* _Exercise goal_
The data beneath this task has to be reprinted character for character.

* _Working data_
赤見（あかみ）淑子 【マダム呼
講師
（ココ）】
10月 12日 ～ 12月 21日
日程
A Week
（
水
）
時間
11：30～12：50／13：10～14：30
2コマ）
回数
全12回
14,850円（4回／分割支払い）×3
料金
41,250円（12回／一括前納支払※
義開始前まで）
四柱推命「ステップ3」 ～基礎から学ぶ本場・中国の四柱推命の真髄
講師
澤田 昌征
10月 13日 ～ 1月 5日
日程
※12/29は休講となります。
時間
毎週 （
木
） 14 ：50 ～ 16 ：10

* _Task answer_
赤見（あかみ）淑子 【マダム呼
講師
（ココ）】
10月 12日 ～ 12月 21日
日程
A Week
（
水
）
時間
11：30～12：50／13：10～14：30
2コマ）
回数
全12回
14,850円（4回／分割支払い）×3
料金
41,250円（12回／一括前納支払※
義開始前まで）
四柱推命「ステップ3」 ～基礎から学ぶ本場・中国の四柱推命の真髄
講師
澤田 昌征
10月 13日 ～ 1月 5日
日程
※12/29は休講となります。
時間
毎週 （
木
） 14 ：50 ～ 16 ：10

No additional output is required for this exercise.